Gegen eine Gemeinschaft haben die Frauen sich ganz bewusst entschieden. „Als die Frage aufkam, habe ich schon sehr lang allein gewohnt“, erzählt Wimmer. „Bei einer Gemeinschaft hätte ich Bedenken gehabt, ob ich mich umstellen könnte, auch in der Nachhaltigkeitsfrage – mir ist ein nachhaltiges Leben sehr wichtig. Ich glaube, ich kann allein in der Stadt nachhaltiger wohnen, als man es in einem Kloster kann“. Frey sieht es ähnlich: „Ich bin sehr freiheitsliebend. Ich wollte tatsächlich selbst entscheiden, wo und wie es weitergeht“. Derzeit teilt sie sich mit einer Mitbewohnerin eine WG in München, Wimmer lebt allein in einer kleinen Wohnung in Landshut.

Ihre Spiritualität ist genauso wenig normiert wie ihre Lebensform. Für Regina Frey bieten ruhiger Lobpreis und stille eucharistische Anbetung geistliche Tankstellen, Wimmer lebt als Benediktiner-Oblatin nach der Regel des heiligen Benedikt.

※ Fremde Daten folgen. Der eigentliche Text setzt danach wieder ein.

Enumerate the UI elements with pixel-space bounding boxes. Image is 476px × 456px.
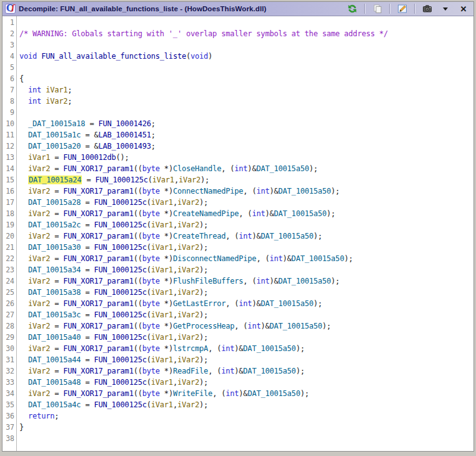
code-token[interactable]: byte [142,187,160,196]
code-token[interactable]: ) [208,52,212,61]
code-token[interactable]: = [50,187,63,196]
code-token[interactable]: FUN_10001426 [98,119,151,128]
code-token[interactable]: _DAT_10015a18 [28,119,85,128]
code-token[interactable]: ); [199,198,208,207]
code-token[interactable] [19,232,28,240]
code-token[interactable]: DAT_10015a50 [270,322,322,330]
code-token[interactable]: DAT_10015a34 [28,265,81,274]
code-token[interactable]: = [81,333,94,342]
code-token[interactable]: FUN_1000125c [94,400,146,409]
code-token[interactable] [19,299,28,308]
code-token[interactable]: )& [269,187,278,196]
code-token[interactable]: DAT_10015a50 [260,299,313,308]
code-token[interactable]: *) [160,389,173,398]
code-token[interactable]: void [191,52,208,61]
code-token[interactable]: ); [300,389,309,398]
code-token[interactable]: )& [265,209,274,218]
code-token[interactable]: } [19,423,24,432]
highlighted-token[interactable]: DAT_10015a24 [28,176,82,184]
code-token[interactable]: ; [151,119,156,128]
code-token[interactable]: DAT_10015a50 [292,254,344,263]
code-token[interactable]: = [81,310,94,319]
code-token[interactable] [19,153,28,162]
code-token[interactable]: )& [252,299,260,308]
code-token[interactable]: , ( [234,322,247,330]
code-token[interactable]: iVar1 [152,176,174,184]
code-token[interactable]: ); [296,344,305,353]
code-token[interactable]: byte [142,299,160,308]
code-token[interactable]: iVar2 [179,176,201,184]
code-token[interactable]: ( [147,400,151,409]
code-token[interactable]: iVar2 [177,378,199,387]
code-token[interactable]: FUN_1000125c [94,310,146,319]
code-token[interactable]: = [50,389,63,398]
code-token[interactable]: ); [331,187,340,196]
code-token[interactable]: *) [160,209,173,218]
code-token[interactable]: byte [142,164,160,173]
code-token[interactable]: )& [239,389,247,398]
code-token[interactable]: iVar2 [177,288,199,297]
dropdown-button[interactable] [438,2,453,15]
code-token[interactable]: , [173,243,177,252]
code-token[interactable]: int [28,97,41,106]
code-token[interactable]: ( [147,310,151,319]
code-token[interactable]: DisconnectNamedPipe [173,254,256,263]
code-token[interactable]: = [50,209,63,218]
code-token[interactable]: , [173,221,177,229]
code-token[interactable]: )& [234,344,243,353]
code-token[interactable]: )& [269,277,278,285]
code-token[interactable]: (( [134,299,142,308]
code-token[interactable]: ); [199,378,208,387]
code-token[interactable]: = [50,367,63,375]
code-token[interactable]: = [85,119,98,128]
code-token[interactable]: CreateThread [173,232,226,240]
code-token[interactable]: DAT_10015a50 [260,232,313,240]
code-token[interactable]: ; [151,131,156,139]
code-token[interactable]: ); [199,310,208,319]
code-token[interactable]: int [226,389,239,398]
code-token[interactable]: DAT_10015a28 [28,198,81,207]
code-token[interactable] [19,277,28,285]
code-token[interactable]: lstrcmpA [173,344,208,353]
code-token[interactable]: iVar1 [151,378,173,387]
code-token[interactable]: = [81,355,94,364]
code-token[interactable]: iVar2 [28,299,50,308]
code-token[interactable]: (( [134,232,142,240]
code-token[interactable]: iVar1 [151,333,173,342]
code-token[interactable]: iVar2 [177,243,199,252]
code-token[interactable] [19,254,28,263]
code-token[interactable]: *) [160,232,173,240]
code-token[interactable]: FUN_1000125c [94,221,146,229]
code-token[interactable]: *) [160,254,173,263]
code-token[interactable]: GetProcessHeap [173,322,234,330]
code-token[interactable]: = [50,153,63,162]
code-token[interactable]: )& [283,254,292,263]
code-token[interactable]: iVar2 [28,164,50,173]
code-token[interactable]: iVar2 [177,265,199,274]
code-token[interactable]: FUN_1000125c [94,355,146,364]
code-token[interactable] [19,310,28,319]
code-token[interactable]: (); [116,153,129,162]
code-token[interactable]: void [19,52,37,61]
code-token[interactable]: , ( [212,389,226,398]
code-token[interactable]: byte [142,232,160,240]
code-token[interactable]: int [239,232,252,240]
code-token[interactable]: int [252,209,265,218]
code-token[interactable]: ); [199,265,208,274]
code-token[interactable]: GetLastError [173,299,226,308]
title-bar[interactable]: C ʃ Decompile: FUN_all_available_functio… [2,2,474,16]
code-token[interactable] [19,333,28,342]
code-token[interactable]: (( [134,209,142,218]
code-token[interactable]: , ( [226,299,239,308]
code-token[interactable]: *) [160,164,173,173]
code-token[interactable]: iVar1 [151,355,173,364]
code-token[interactable]: = & [81,142,98,151]
code-token[interactable]: ); [199,400,208,409]
code-token[interactable]: iVar1 [151,243,173,252]
code-token[interactable]: DAT_10015a3c [28,310,81,319]
code-token[interactable]: DAT_10015a4c [28,400,81,409]
code-token[interactable]: FUN_1000125c [94,378,146,387]
code-token[interactable]: , ( [208,367,221,375]
code-token[interactable]: iVar2 [177,333,199,342]
code-token[interactable]: ); [322,322,331,330]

Diese Spiritualitäten widersprechen der einer geweihten Jungfrau nicht – es wird sogar empfohlen, sich eine geistliche Heimat zu suchen.

Die Entscheidung für den Zölibat trifft man nicht von heute auf morgen. Frey hatte sich immer eine Familie und Kinder vorgestellt. „Dann habe ich einen sehr netten Mann kennengelernt und ich wusste, das könnte auf eine Beziehung hinauslaufen. Ich dachte, eigentlich sollte ich jetzt glücklich sein, aber ich war es nicht. Ich habe irgendwie gemerkt, das ist es nicht“, erklärt die 32-Jährige. Ihr entscheidendes Berufungserlebnis ereignete sich während des Weltjugendtags in Krakau 2016, als sie vor den Reliquien der heiligen Thérèse von Lisieux betete – ihrer Lieblingsheiligen. Zuvor hatte sie sich gefragt, ob Gott etwas von ihr wollen könnte, das sie nicht will. „Ich habe dann gemerkt: Gott würde jeden Weg mitgehen, den ich gehe, aber vielleicht gibt es einen, der mich glücklicher macht als der andere.“

Kritische Reaktionen

Wimmer trägt den Gedanken schon länger in sich. „Der Moment, in dem mir klar wurde, dass ich ehelos und in der Welt bleiben würde, war während Meditationsexerzitien 2008. Ich kannte damals die Jungfrauenweihe nicht, es ging erst in Richtung Orden. Als ich mir durchgelesen habe, was die geweihte Jungfrau ist, war mir klar: Genau das bin ich.“ Auch wenn die Entscheidung für einen selbst klar ist, braucht es Mut, sie anderen mitzuteilen. „Für meine Eltern war es schon schwer, damit rechnet wahrscheinlich keiner“, erinnert sich Frey. Beide haben die Erfahrung gemacht, dass kirchliche Menschen zum Teil kritischer reagieren als kirchenferne, die nichts über den Stand wissen und ohne Vorurteile nachfragen, was es damit auf sich hat. Ob ein weniger altmodischer Name für ihren Stand besser wäre, bewerten sie unterschiedlich. „Es wäre schön, wenn es anders heißen würde, aber wie?“, sagt Frey. Wimmer sieht in dem Namen eine Chance: „Ich habe es eigentlich geschätzt, die Gelegenheit zu haben, mit diesem anstößigen Begriff ins Gespräch zu kommen“, betont die 44-Jährige.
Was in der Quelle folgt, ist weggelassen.